We can’t wait to see you once you reschedule!
Hi Courtney! I have followed your tips in this post and I’m still coming up with dense/dry layers. I have the fat daddio pans (6″ and 8″), I got an oven thermometer, I use a scale to measure, I use Kirkland unsalted butter, large eggs, let it all come to room temp. I live in FL and my kitchen tends towards warm – could my ingredients be too warm to start with? And would that have an effect? Also, I have a 5qt Kitchenaid – it takes me a long time to spoon the flour in without it flying out of the bowl. Do you think this is overmixing and that’s making my cakes dense? I have made Classic vanilla cake twice, Churro cake, and Peanut butter cake and they taste super good(!) but the texture isn’t right. I have made the dark chocolate cake (from the cookies and cream cake recipe) with excellent results in taste and texture – but it’s an oil based cake not butter…

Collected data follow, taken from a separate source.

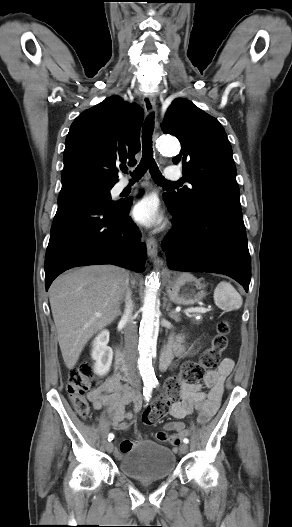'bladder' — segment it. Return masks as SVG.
<instances>
[{"mask_svg":"<svg viewBox=\"0 0 292 527\" xmlns=\"http://www.w3.org/2000/svg\"><path fill=\"white\" fill-rule=\"evenodd\" d=\"M118 468L123 475L137 480L165 479L173 474L176 457L164 445L143 441L122 453Z\"/></svg>","mask_w":292,"mask_h":527,"instance_id":"bladder-1","label":"bladder"}]
</instances>
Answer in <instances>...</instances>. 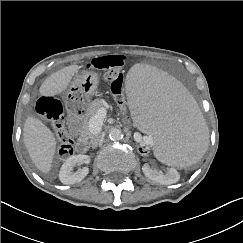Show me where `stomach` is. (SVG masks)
Returning a JSON list of instances; mask_svg holds the SVG:
<instances>
[{
  "mask_svg": "<svg viewBox=\"0 0 243 243\" xmlns=\"http://www.w3.org/2000/svg\"><path fill=\"white\" fill-rule=\"evenodd\" d=\"M99 86L98 74L87 71L71 83L64 96V103L70 119H79L87 111L90 97Z\"/></svg>",
  "mask_w": 243,
  "mask_h": 243,
  "instance_id": "obj_1",
  "label": "stomach"
}]
</instances>
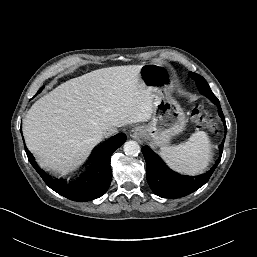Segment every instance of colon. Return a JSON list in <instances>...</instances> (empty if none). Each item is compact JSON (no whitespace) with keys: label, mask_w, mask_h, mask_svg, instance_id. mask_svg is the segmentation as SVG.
<instances>
[{"label":"colon","mask_w":257,"mask_h":257,"mask_svg":"<svg viewBox=\"0 0 257 257\" xmlns=\"http://www.w3.org/2000/svg\"><path fill=\"white\" fill-rule=\"evenodd\" d=\"M191 118L199 126L214 128L211 116L200 108L192 110Z\"/></svg>","instance_id":"obj_1"}]
</instances>
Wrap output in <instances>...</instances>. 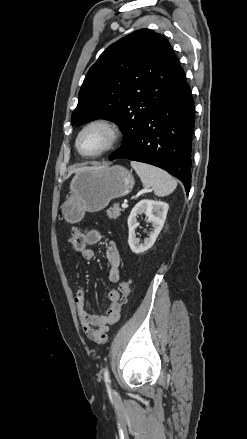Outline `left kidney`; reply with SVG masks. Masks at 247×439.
<instances>
[{
    "label": "left kidney",
    "mask_w": 247,
    "mask_h": 439,
    "mask_svg": "<svg viewBox=\"0 0 247 439\" xmlns=\"http://www.w3.org/2000/svg\"><path fill=\"white\" fill-rule=\"evenodd\" d=\"M168 209L169 205L166 202L148 199L141 200L134 206L128 217V243L133 253H143L153 246L163 228ZM143 213L148 218V222L152 223L153 231L150 232L149 238L144 239V243L142 244L140 243V239L136 237L135 230L139 226L137 216Z\"/></svg>",
    "instance_id": "1"
}]
</instances>
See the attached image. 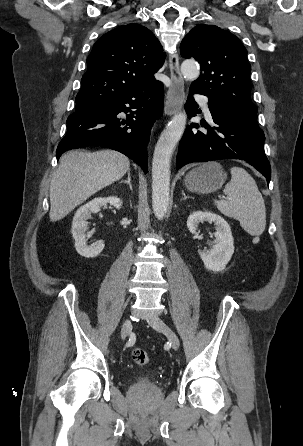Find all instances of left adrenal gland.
Masks as SVG:
<instances>
[{
    "mask_svg": "<svg viewBox=\"0 0 303 446\" xmlns=\"http://www.w3.org/2000/svg\"><path fill=\"white\" fill-rule=\"evenodd\" d=\"M182 196H183L182 200H186L187 198H192L190 196H186L184 190H182Z\"/></svg>",
    "mask_w": 303,
    "mask_h": 446,
    "instance_id": "obj_1",
    "label": "left adrenal gland"
}]
</instances>
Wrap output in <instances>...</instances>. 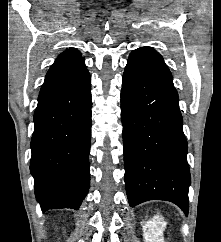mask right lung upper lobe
I'll use <instances>...</instances> for the list:
<instances>
[{
    "instance_id": "right-lung-upper-lobe-1",
    "label": "right lung upper lobe",
    "mask_w": 221,
    "mask_h": 242,
    "mask_svg": "<svg viewBox=\"0 0 221 242\" xmlns=\"http://www.w3.org/2000/svg\"><path fill=\"white\" fill-rule=\"evenodd\" d=\"M86 70L84 58L77 49L71 48L61 53L48 70L43 87L70 79Z\"/></svg>"
}]
</instances>
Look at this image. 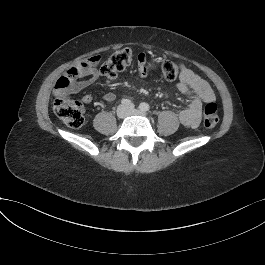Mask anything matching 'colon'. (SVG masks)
Here are the masks:
<instances>
[{"mask_svg": "<svg viewBox=\"0 0 265 265\" xmlns=\"http://www.w3.org/2000/svg\"><path fill=\"white\" fill-rule=\"evenodd\" d=\"M133 54L130 49L124 48L112 53L101 65L100 72L106 77L114 78L125 70L132 62ZM100 61L99 56L85 59L71 67L56 84L54 112L56 116L72 128H79L85 121V108L79 101L69 97V88L87 69L93 68ZM185 67L173 62H164L161 67L162 75L166 80H175L184 71ZM203 124L206 128H214L218 124L217 105L209 101L204 106Z\"/></svg>", "mask_w": 265, "mask_h": 265, "instance_id": "5ec220e1", "label": "colon"}]
</instances>
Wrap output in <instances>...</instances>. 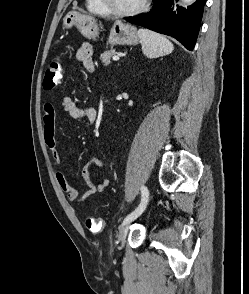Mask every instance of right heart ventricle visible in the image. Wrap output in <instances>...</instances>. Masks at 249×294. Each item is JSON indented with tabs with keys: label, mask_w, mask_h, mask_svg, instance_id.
<instances>
[{
	"label": "right heart ventricle",
	"mask_w": 249,
	"mask_h": 294,
	"mask_svg": "<svg viewBox=\"0 0 249 294\" xmlns=\"http://www.w3.org/2000/svg\"><path fill=\"white\" fill-rule=\"evenodd\" d=\"M86 7L93 14L100 16L107 15L106 10L102 7L99 0H86Z\"/></svg>",
	"instance_id": "obj_1"
}]
</instances>
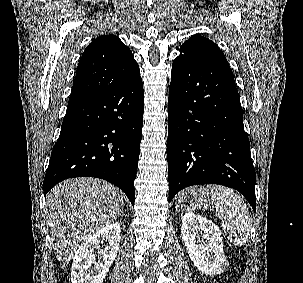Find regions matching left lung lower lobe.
<instances>
[{"label": "left lung lower lobe", "mask_w": 303, "mask_h": 283, "mask_svg": "<svg viewBox=\"0 0 303 283\" xmlns=\"http://www.w3.org/2000/svg\"><path fill=\"white\" fill-rule=\"evenodd\" d=\"M169 87V202L183 188L220 184L256 210V174L233 72L221 55L178 56Z\"/></svg>", "instance_id": "obj_1"}]
</instances>
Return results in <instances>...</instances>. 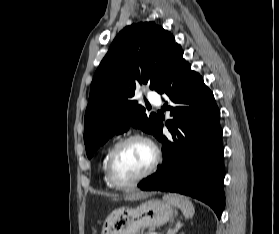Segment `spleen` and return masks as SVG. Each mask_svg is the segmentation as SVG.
Listing matches in <instances>:
<instances>
[{"label": "spleen", "mask_w": 279, "mask_h": 234, "mask_svg": "<svg viewBox=\"0 0 279 234\" xmlns=\"http://www.w3.org/2000/svg\"><path fill=\"white\" fill-rule=\"evenodd\" d=\"M163 199L173 206L180 208L186 218L193 217L195 208L188 198L176 194H170L164 196Z\"/></svg>", "instance_id": "obj_1"}]
</instances>
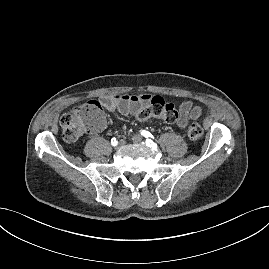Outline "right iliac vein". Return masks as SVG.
Instances as JSON below:
<instances>
[{
  "mask_svg": "<svg viewBox=\"0 0 269 269\" xmlns=\"http://www.w3.org/2000/svg\"><path fill=\"white\" fill-rule=\"evenodd\" d=\"M125 145H126V142L124 140H121L120 142H118L117 144L113 146V150L115 152H118L120 150V147H124Z\"/></svg>",
  "mask_w": 269,
  "mask_h": 269,
  "instance_id": "63e3f726",
  "label": "right iliac vein"
}]
</instances>
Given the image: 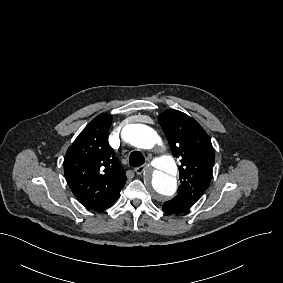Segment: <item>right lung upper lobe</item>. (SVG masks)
<instances>
[{"label":"right lung upper lobe","mask_w":283,"mask_h":283,"mask_svg":"<svg viewBox=\"0 0 283 283\" xmlns=\"http://www.w3.org/2000/svg\"><path fill=\"white\" fill-rule=\"evenodd\" d=\"M112 115L94 118L68 148L64 172L74 196L86 208L111 207L125 185V171L108 143Z\"/></svg>","instance_id":"cb5924a9"}]
</instances>
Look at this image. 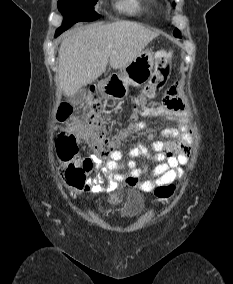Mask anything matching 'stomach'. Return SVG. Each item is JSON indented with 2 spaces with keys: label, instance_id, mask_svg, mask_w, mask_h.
<instances>
[{
  "label": "stomach",
  "instance_id": "stomach-1",
  "mask_svg": "<svg viewBox=\"0 0 233 284\" xmlns=\"http://www.w3.org/2000/svg\"><path fill=\"white\" fill-rule=\"evenodd\" d=\"M151 50L142 51L118 74L110 75L99 84L102 94L113 100H121L128 95L129 86L145 84L152 74L154 57Z\"/></svg>",
  "mask_w": 233,
  "mask_h": 284
}]
</instances>
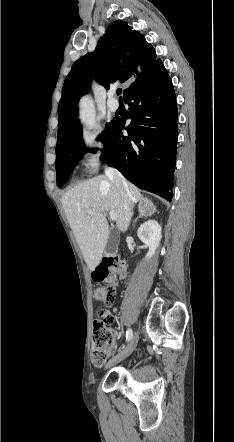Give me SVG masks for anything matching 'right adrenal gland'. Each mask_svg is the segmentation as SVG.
<instances>
[{"mask_svg":"<svg viewBox=\"0 0 234 442\" xmlns=\"http://www.w3.org/2000/svg\"><path fill=\"white\" fill-rule=\"evenodd\" d=\"M149 203L151 206H153V204L147 199V198H142L140 200L139 206H138V210H139V216L134 220V223L137 222V220L139 218H142L144 216L143 210H142V203ZM153 208L155 209V207L153 206Z\"/></svg>","mask_w":234,"mask_h":442,"instance_id":"obj_1","label":"right adrenal gland"}]
</instances>
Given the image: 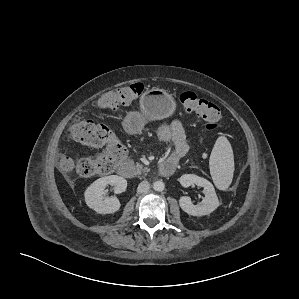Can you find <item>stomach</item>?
<instances>
[{"label":"stomach","mask_w":299,"mask_h":299,"mask_svg":"<svg viewBox=\"0 0 299 299\" xmlns=\"http://www.w3.org/2000/svg\"><path fill=\"white\" fill-rule=\"evenodd\" d=\"M177 104L171 94L163 89L152 88L140 97V111L131 112L126 118V128L131 133L139 132L146 121L162 120L172 116Z\"/></svg>","instance_id":"stomach-1"}]
</instances>
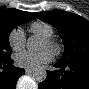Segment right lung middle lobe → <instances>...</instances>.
I'll return each mask as SVG.
<instances>
[{"mask_svg":"<svg viewBox=\"0 0 89 89\" xmlns=\"http://www.w3.org/2000/svg\"><path fill=\"white\" fill-rule=\"evenodd\" d=\"M22 23L7 16L0 17V60L10 57L12 50L9 45V34Z\"/></svg>","mask_w":89,"mask_h":89,"instance_id":"dd1d6c3e","label":"right lung middle lobe"}]
</instances>
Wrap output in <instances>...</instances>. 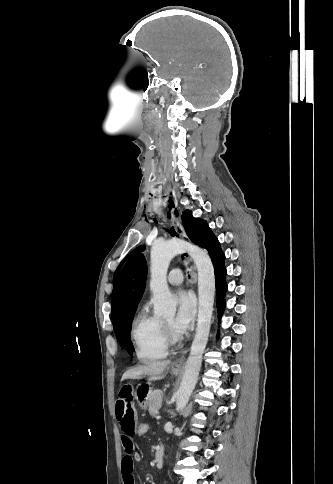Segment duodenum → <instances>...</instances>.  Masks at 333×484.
Returning a JSON list of instances; mask_svg holds the SVG:
<instances>
[{
  "instance_id": "duodenum-1",
  "label": "duodenum",
  "mask_w": 333,
  "mask_h": 484,
  "mask_svg": "<svg viewBox=\"0 0 333 484\" xmlns=\"http://www.w3.org/2000/svg\"><path fill=\"white\" fill-rule=\"evenodd\" d=\"M164 450L162 447H158L155 450L154 461L157 468H160L163 464Z\"/></svg>"
}]
</instances>
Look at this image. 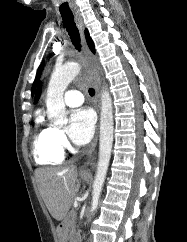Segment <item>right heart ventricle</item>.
<instances>
[{"label":"right heart ventricle","mask_w":187,"mask_h":242,"mask_svg":"<svg viewBox=\"0 0 187 242\" xmlns=\"http://www.w3.org/2000/svg\"><path fill=\"white\" fill-rule=\"evenodd\" d=\"M55 129L47 121L43 111L36 113L33 154L35 161L40 165H56L64 159L63 149L54 140Z\"/></svg>","instance_id":"right-heart-ventricle-1"}]
</instances>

I have had the best time learning from your online class, videos and recipes!
Turn your oven down to 325 and watch the layers. Might take a few more minutes but make sure you are taking your cake out when there are a few moist crumbs on the toothpick. If the toothpick comes out without any crumbs, it cooked too long.
Hi thank you for sharing your tips. I have a question. I only have one round cake pan. Is it ok to bake one at a time leaving the rest of the batter on the counter, or should I bake the batter together and then just cut the layers after it bakes? I’m making your classic white vanilla cake right now.
It’s ok to do it one at a time!
Hi. I saw a video on right this minute on tv, so I looked you up on line. I read your tips on moist cake. I was excited there might be the white cake recipe at the end, but there wasn’t. Do you give that out. If not I understand. I do love your website!!!
Thank you, Nicolette
yes just search my site for white cake!
Courtney, I just discovered your website! I’m so excited! I’m going to bake my way through the whole thing!
I love this! Please tell me your favorites!
Can’t figure out how to contact you so trying this. I ordered your bundle (beginners and next level) yesterday 5/3/2022 and have not received any information about it. Will you please help me with this? Thank you!
Can you email [email protected] and we can get that fixed for you!
Thank you for the tips. I am an avid cookie baker and just getting in to doing more cupcakes. What are your thoughts on using oil instead of butter? It seems like cake recipes with oil are more moist. I haven’t tried using sour cream but will definitely do so.
I think oil is a good idea sometimes. Or something you can add in addition to butter. I like butter because of the fat and the texture it creates. Oil adds good fat which helps with moisture but I don’t always love the texture. IF you look at my yellow cake, I add a little oil to that cake that has butter and it bakes beautifully.
Just want to say thanks. Only starting to bake now and you’re really helping to make it a lot easier.
What are your thoughts on using simple syrup to your cakes to help them stay moist? If you do use it, when do you put it on the cake (right after it comes out of oven/before decorating)?
I find I have nice moist cakes when I cut off the little mounds before stacking and decorating, but then after the 15 mins in the freezer for crumb coat, and another 15 mins in the freezer for the outer layer of buttercream to set before taking off the cake disk (and any additional time between decorating and eating) by the time I cut into the cake to eat it, it is bone dry again! Could the freezer be drying out the cake, or is that just in my head?;) Any ideas?
I don’t use simple syrup but you can if you want!
Just wanted to say thank you for all of your tips and advice, and you are hope for us all.